El panorama para 2018 pareciera empezar a definirse, aunque, claro, todavía falta mucho y pueden pasar muchas cosas. Pero eso es lo que menos debería importarnos. Porque sea quien sea el que llegue a la Presidencia recibirá un país dividido, lastimado y ahora, además, amenazado por Estados Unidos. Primero el Banco de México y luego el Fondo Monetario Internacional redujeron nuestra expectativa de crecimiento.
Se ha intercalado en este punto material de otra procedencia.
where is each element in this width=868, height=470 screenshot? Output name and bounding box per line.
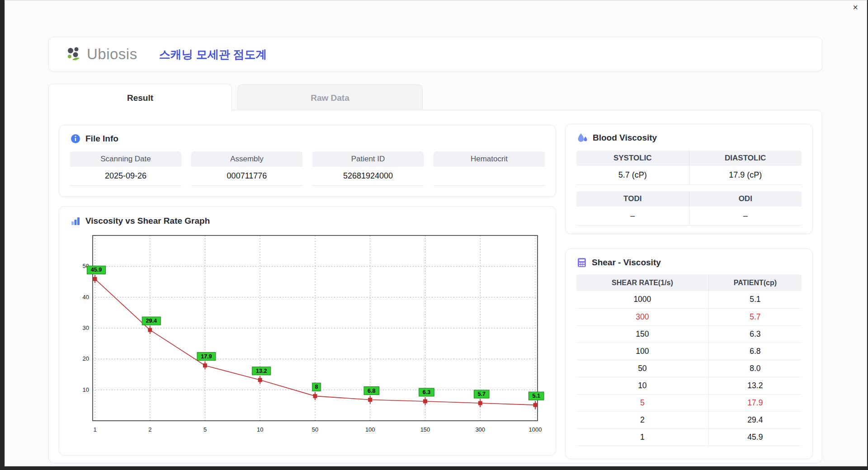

Ayer hizo lo propio la ONU. Pese a lo que nos dicen las autoridades, el dólar pinta para extender sus alas para cuando Donald Trump sea oficialmente el presidente de EU. Los gobernadores de nuestra frontera norte hacen un frente contra las anunciadísimas medidas en materia migratoria. La Profeco dice que no hay aumento en el precio de la tortilla; ayer en Imagen Noticias documentamos que sí lo hay. Los funcionarios dicen que por solidaridad se apretarán el cinturón, pero ellos creen que no viajar en business es austeridad. La madrugada del lunes, Playa del Carmen, y ayer por la tarde Cancún, dejaron de ser destinos turísticos seguros para el mundo. También nos enteramos de que en la gestión de Javier Duarte se aplicaron quimioterapias falsas a niñitos con cáncer (el retrato puro de la monstruosidad)… En fin: un país que, ahora sí, parece empezar a enfrentar todos los sapos y horrores que durante décadas había guardado en el armario…

 

A todos los aspirantes a 2018 les debe quedar claro que, no por el lugar que ocupen en las encuestas, la cosa está hecha. Y el país resuelto. En realidad, lo que les debe importar es la construcción de un país que se reencuentre para que pueda enfrentar mejor sus retos. México no se resolverá con magia si el PRI sale de Los Pinos (ya salió una vez y no pasó), pero tampoco si el “rayito de esperanza” o una mujer se ciñe la banda presidencial. Las encuestas hoy son lo de menos: en lo que tenemos que pensar todos, la clase política, la academia, los medios, pero sobre todo la ciudadanía, es qué país debemos empezar a bosquejar hoy, desde ya, y no hasta que el desastre nuevamente deje a México casi en calidad de ruinas… En Los Pinos ya saben que seguramente van a perder. Pero eso no importa si usted y yo sabemos que México no sólo depende de Los Pinos.